Changer de peau sans changer de corps

Concrètement, passer d’expert à manager, c’est comme la mue d’un serpent : vous changez de peau, sans changer de corps.

Vous restez la même personne, avec les mêmes valeurs, mais votre rôle est radicalement différent.

Et si vous essayez de garder les deux peaux à la fois — expert et manager — vous risquez l’étouffement.

Manager n’est pas “faire plus”, c’est plutôt “faire autrement”

Comme beaucoup, j’ai découvert trop tard que manager, ce n’était plus :

  • être le meilleur techniquement
  • être celui qui sait
  • être celui qui fait
  • C’était désormais :

    • faire réussir les autres
    • créer les conditions de la performance
    • accompagner, arbitrer, décider
    • porter une charge émotionnelle parfois lourde
    • Sans accompagnement ni préparation, cette prise de poste peut vite devenir un cauchemar : surcharge mentale, solitude, perte de repères, voire burn-out.

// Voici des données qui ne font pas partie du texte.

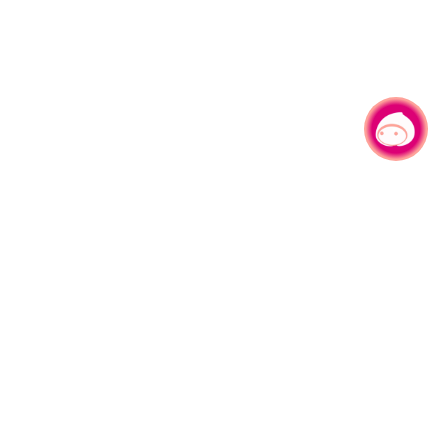
有事问小桃，一起游桃园
|
330206 桃园市桃园区县府路1号
电话：(03)332-2101#6209
服务时间：週一至週五
上午8:00至12:00 下午13:00至17:00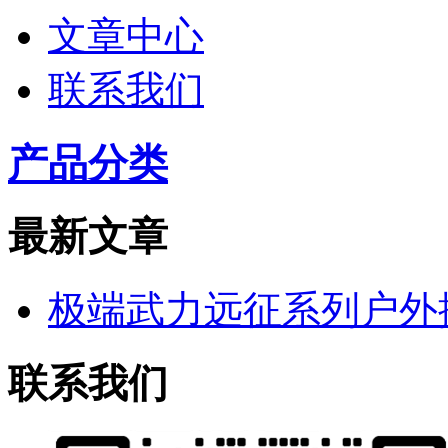
文章中心
联系我们
产品分类
最新文章
极端武力远征系列户外
联系我们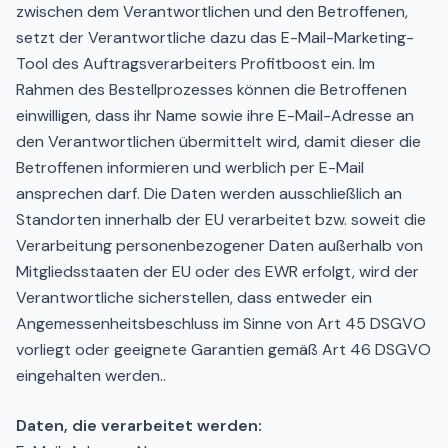
zwischen dem Verantwortlichen und den Betroffenen,
setzt der Verantwortliche dazu das E-Mail-Marketing-
Tool des Auftragsverarbeiters Profitboost ein. Im
Rahmen des Bestellprozesses können die Betroffenen
einwilligen, dass ihr Name sowie ihre E-Mail-Adresse an
den Verantwortlichen übermittelt wird, damit dieser die
Betroffenen informieren und werblich per E-Mail
ansprechen darf. Die Daten werden ausschließlich an
Standorten innerhalb der EU verarbeitet bzw. soweit die
Verarbeitung personenbezogener Daten außerhalb von
Mitgliedsstaaten der EU oder des EWR erfolgt, wird der
Verantwortliche sicherstellen, dass entweder ein
Angemessenheitsbeschluss im Sinne von Art 45 DSGVO
vorliegt oder geeignete Garantien gemäß Art 46 DSGVO
eingehalten werden..
Daten, die verarbeitet werden:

      D’ailleurs, une étude Indeed (2021) révélait que 20 % des cadres n’ont pas ou plus envie d’exercer une fonction managériale https://fr.indeed.com/lead/ces-cadres-qui-ne-veulent-pas-ou-plus-etre-managers et plus récemment, dans un article de Hello Work, datant du 20 janvier 2026, est titré: “Pourquoi les cadres ne veulent plus devenir managers en 2026” https://www.hellowork.com/fr-fr/medias/cadres-management-apec.html
      Un sujet qui interroge fortement, vous ne trouvez pas ?

      5 pièges majeurs, quand on passe d’expert à manager
      1er piège : ne pas clarifier son rôle dès le départ

      Avant toute chose, premier piège, et non des moindres : ne pas poser clairement le cadre avec son N+1.

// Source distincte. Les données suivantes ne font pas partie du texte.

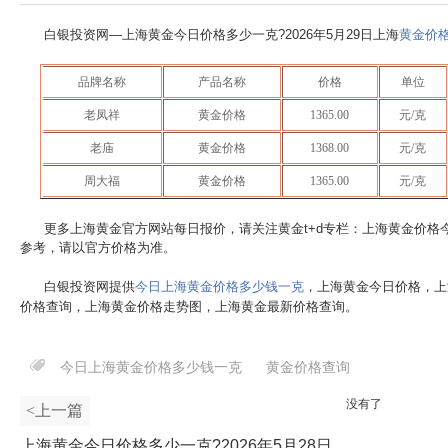
白银投资网—上海黄金今日价格多少一克?
2026年5月29日
上海
黄金价
品牌名称
产品名称
价格
单位
老凤祥
黄金价格
1365.00
元/克
老庙
黄金价格
1368.00
元/克
周大福
黄金价格
1365.00
元/克
更多上海黄金官方网站每日报价，请关注黄金t+d专栏：上海黄金价格
参考，请以官方价格为准。
白银投资网提供
今日上海黄金价格多少钱一克
，上海黄金今日价格，上
价格查询，上海黄金价格走势图，上海黄金最新价格查询。
今日上海黄金价格多少钱一克
黄金价格查询
没有了
<上一篇
上海黄金今日价格多少一克?2026年5月28日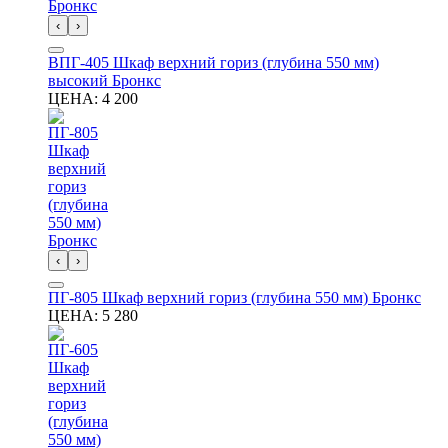
‹
›
ВПГ-405 Шкаф верхний гориз (глубина 550 мм)
высокий Бронкс
ЦЕНА:
4 200
‹
›
ПГ-805 Шкаф верхний гориз (глубина 550 мм) Бронкс
ЦЕНА:
5 280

      Posez-vous (et posez-lui) ces questions, dès le début :

      • Quelle est la part d’opérationnel attendue ?
      • Quelle est la part de management ?
      • Quels résultats attendez-vous à court, moyen, long terme ?
      • Quelle est ma mission prioritaire ?
      • Sans cette clarification, vous risquez d’être manager sans autorité, expert sans temps… et responsable de tout.

        2eme piège : vouloir rester l’expert de référence

        C’est d’ailleurs sans doute le piège le plus tentant :

        Vous savez faire – Vous maîtrisez – Vous allez plus vite.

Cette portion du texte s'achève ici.